Scuse me while I kiss the sky. Lee Oldak’s Henderson 30 Purple Haze topped the 27-boat PHRF Spinnaker division. RJLaBellaPhotos.com
The whole leg in Southold Bay was on the wind. Going west in Southold Bay didn’t pay, but you definitely wanted to approach “G11” on starboard. Port tack boats had to duck a lot of transoms (remember the rolling start) just as the first waggles in the breeze velocity began. The first hole revealed itself if you tacked immediately after Conkling Point into Pipe’s Cove. That made a Hobson’s choice: tack into lighter air or stay in more breeze and sail into the teeth of the current. Podium places were made or broken right there. Patience to sail in lighter wind with less current paid off.

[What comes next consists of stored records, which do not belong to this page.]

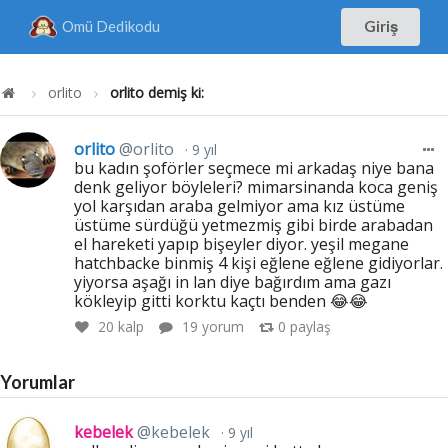
Omü Dedikodu
Giriş
orlito
orlito demiş ki:
orlito
@orlito
9 yıl
bu kadın şoförler seçmece mi arkadaş niye bana
denk geliyor böyleleri? mimarsinanda koca geniş
yol karşıdan araba gelmiyor ama kız üstüme
üstüme sürdüğü yetmezmiş gibi birde arabadan
el hareketi yapıp bişeyler diyor. yeşil megane
hatchbacke binmiş 4 kişi eğlene eğlene gidiyorlar.
yiyorsa aşağı in lan diye bağırdım ama gazı
kökleyip gitti korktu kaçtı benden 😂😂
20
kalp
19 yorum
0
paylaş
Yorumlar
kebelek
@kebelek
9 yıl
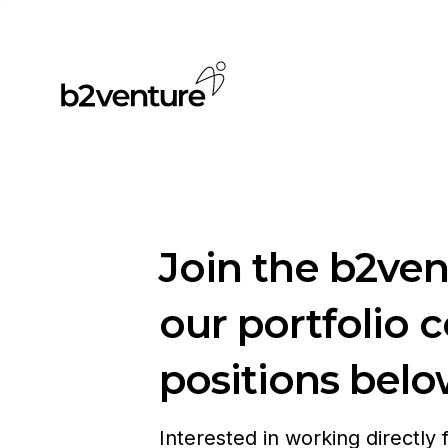
Join the b2ve
our portfolio 
positions belo
Interested in working directly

But the Great Black Hole was up ahead. It waited patiently for victims to approach, then deftly sprung its snare. If you were unfortunate enough to be in the vicinity of Hay Beach at that time, escape was nearly impossible. If you managed to escape, the rest of the egress from Greenport Harbor was a painfully slow deep reach against the current.
Once free of the demons in Greenport Harbor the travails weren’t over. We now had to sail almost the same deep reach to buoy “Mo(A)”, the turning mark in Gardiner’s Bay. We were in the company of some well sailed boats like Bob Voelkel’s J/24 Shamrock and Kevin Horne’s Ranger 26 Calli. They were in a spinnaker death match by Long Beach Point and were so close to the beach I thought they might be collecting shells. They escaped by cutting as close to Bug Light as I’ve ever seen a sailing yacht go.

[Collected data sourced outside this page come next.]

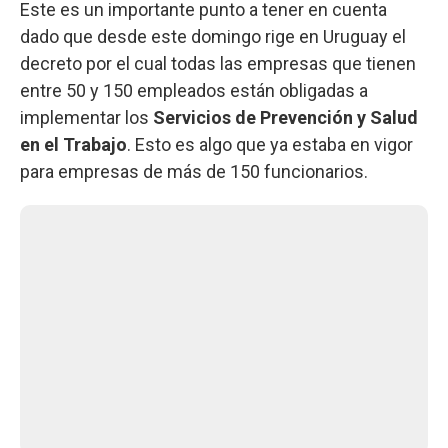
Este es un importante punto a tener en cuenta
dado que desde este domingo rige en Uruguay el
decreto por el cual todas las empresas que tienen
entre 50 y 150 empleados están obligadas a
implementar los
Servicios de Prevención y Salud
en el Trabajo
. Esto es algo que ya estaba en vigor
para empresas de más de 150 funcionarios.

The crew of Peter Dinkel’s Gulfstream 42 yawl Varuna rebounded from a brief grounding to finish 11th in PHRF Non-Spinnaker. RJLaBellaPhotos.com
Later, I asked Calli skipper Kevin Horne about it. He responded, “I didn’t know if we could sail there either.” Also in the area was the C&C Jul Bocken, who couldn’t find enough wind to fill her spinnaker. Yawateg, a Tartan 27, was stuck in the mud, along with the yawl Varuna. Seeing Calli and Shamrock escape the torrent, we tested our nerve a little and sailed east over the shoals off Bug Light. On a beam reach we could make 2.5 knots boat speed, which was a whole lot better than the “goose eggs” of earlier. We needed to east to make Mo(A) anyway, but we knew we’d have to sail deeper to get there and were hoping conditions would change. They didn’t get any better and eventually the long, slow slog ended when we rounded that confounded buoy.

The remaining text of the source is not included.